On Sunday, Sunni politician Adnan Dulaimi said police were conducting a 
"sectarian cleansing" of the city. He demanded that in the country's 
next government, which politicians are in the process of forming, 
ministries controlling Iraq's security forces be put beyond the control 
of politicians with links to militias.

Appointments to lead the two security-oriented ministries are expected 
to be highly contentious. The Interior Ministry is currently led by 
Bayan Jabr, whose party, the Supreme Council for the Islamic Revolution 
in Iraq, controls a feared Shiite militia called the Badr Organization. 
The Defense Ministry is led by Sadoun Dulaimi, a Sunni.

Militia involvement in the police force has also inflamed tension in the 
southern city of Basra, where hundreds of demonstrators gathered Sunday 
outside a British army headquarters to protest the recent detention of 
five policemen. The provincial government has threatened to cease 
cooperation with the British if the men are not released.

The crowd was led by followers of outspoken cleric Moqtada Sadr, whose 
Mahdi Army militia retains strong influence over the local police force.

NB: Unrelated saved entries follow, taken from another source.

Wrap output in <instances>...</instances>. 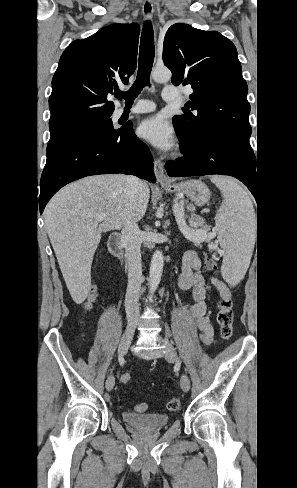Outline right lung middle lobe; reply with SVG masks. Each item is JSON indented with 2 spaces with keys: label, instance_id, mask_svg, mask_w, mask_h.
Instances as JSON below:
<instances>
[{
  "label": "right lung middle lobe",
  "instance_id": "1",
  "mask_svg": "<svg viewBox=\"0 0 297 488\" xmlns=\"http://www.w3.org/2000/svg\"><path fill=\"white\" fill-rule=\"evenodd\" d=\"M112 120L107 117L103 119H96L85 121L71 127L62 129L58 132L51 133L50 140L47 145V156L57 151L65 143L74 139L89 136L102 135L114 132Z\"/></svg>",
  "mask_w": 297,
  "mask_h": 488
}]
</instances>
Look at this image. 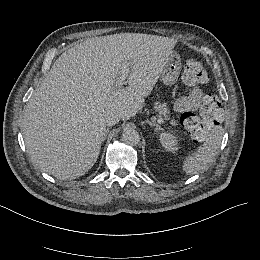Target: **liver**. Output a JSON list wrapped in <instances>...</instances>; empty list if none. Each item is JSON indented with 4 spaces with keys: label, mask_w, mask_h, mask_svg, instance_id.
<instances>
[{
    "label": "liver",
    "mask_w": 260,
    "mask_h": 260,
    "mask_svg": "<svg viewBox=\"0 0 260 260\" xmlns=\"http://www.w3.org/2000/svg\"><path fill=\"white\" fill-rule=\"evenodd\" d=\"M174 38L119 33L88 38L68 49L29 99L22 121L35 167L76 179L96 163L111 112L129 120L142 108L176 45ZM128 66V86L115 88Z\"/></svg>",
    "instance_id": "1"
}]
</instances>
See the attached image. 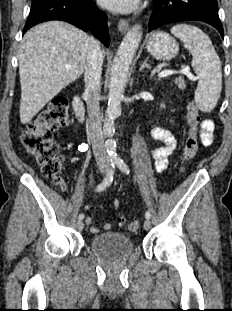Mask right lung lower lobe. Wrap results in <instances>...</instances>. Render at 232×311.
I'll return each instance as SVG.
<instances>
[{
  "label": "right lung lower lobe",
  "mask_w": 232,
  "mask_h": 311,
  "mask_svg": "<svg viewBox=\"0 0 232 311\" xmlns=\"http://www.w3.org/2000/svg\"><path fill=\"white\" fill-rule=\"evenodd\" d=\"M50 20L66 21L84 31L92 30L96 38L109 46L107 16L92 0H33L24 33L34 25ZM99 23L100 27L94 28Z\"/></svg>",
  "instance_id": "98d812e1"
}]
</instances>
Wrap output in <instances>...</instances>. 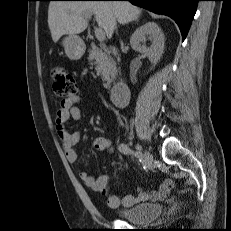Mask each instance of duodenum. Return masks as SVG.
Masks as SVG:
<instances>
[{
	"label": "duodenum",
	"instance_id": "duodenum-1",
	"mask_svg": "<svg viewBox=\"0 0 231 231\" xmlns=\"http://www.w3.org/2000/svg\"><path fill=\"white\" fill-rule=\"evenodd\" d=\"M109 51L112 54H117V50L115 47H110ZM128 97L129 86L127 81L125 79L118 80L111 90L110 98L112 103L118 108L123 107L126 104Z\"/></svg>",
	"mask_w": 231,
	"mask_h": 231
}]
</instances>
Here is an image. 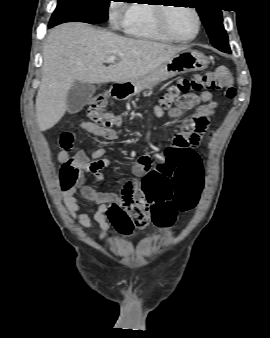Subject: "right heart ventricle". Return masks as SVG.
Listing matches in <instances>:
<instances>
[{"mask_svg": "<svg viewBox=\"0 0 270 338\" xmlns=\"http://www.w3.org/2000/svg\"><path fill=\"white\" fill-rule=\"evenodd\" d=\"M155 7L150 4H134L130 6L128 9V19L122 26L125 33L145 40L169 41L156 26Z\"/></svg>", "mask_w": 270, "mask_h": 338, "instance_id": "1", "label": "right heart ventricle"}]
</instances>
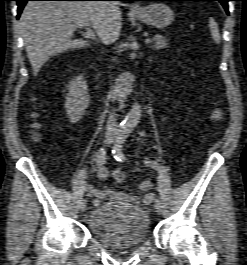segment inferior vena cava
<instances>
[{
  "mask_svg": "<svg viewBox=\"0 0 247 265\" xmlns=\"http://www.w3.org/2000/svg\"><path fill=\"white\" fill-rule=\"evenodd\" d=\"M110 97L115 99V94L113 93V91H110ZM117 127V118H116V113H115V109H112L109 112V116H108V120H107V125H106V131L107 134H111L115 131Z\"/></svg>",
  "mask_w": 247,
  "mask_h": 265,
  "instance_id": "inferior-vena-cava-1",
  "label": "inferior vena cava"
}]
</instances>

Also on Sunday, the governor of Baghdad said in an interview that 
investigators had collected names and addresses of suspects in the 
abduction of American reporter Jill Carroll and the killing of her 
translator more than three weeks ago. Gov. Hussein Taha said the 
suspects have ties to the Amariyah neighborhood of Baghdad and that an 
undisclosed number of arrests had been made. At least one of the men 
believed to be involved was carrying a phony police identification card, 
he said.

Carroll, 28, is a freelance reporter who was working for the Christian 
Science Monitor at the time of her abduction. Her captors released a 
videotape threatening to kill her if all female detainees in U.S. 
custody were not released. Five women were released from American 
facilities last week, though at least four are still being held.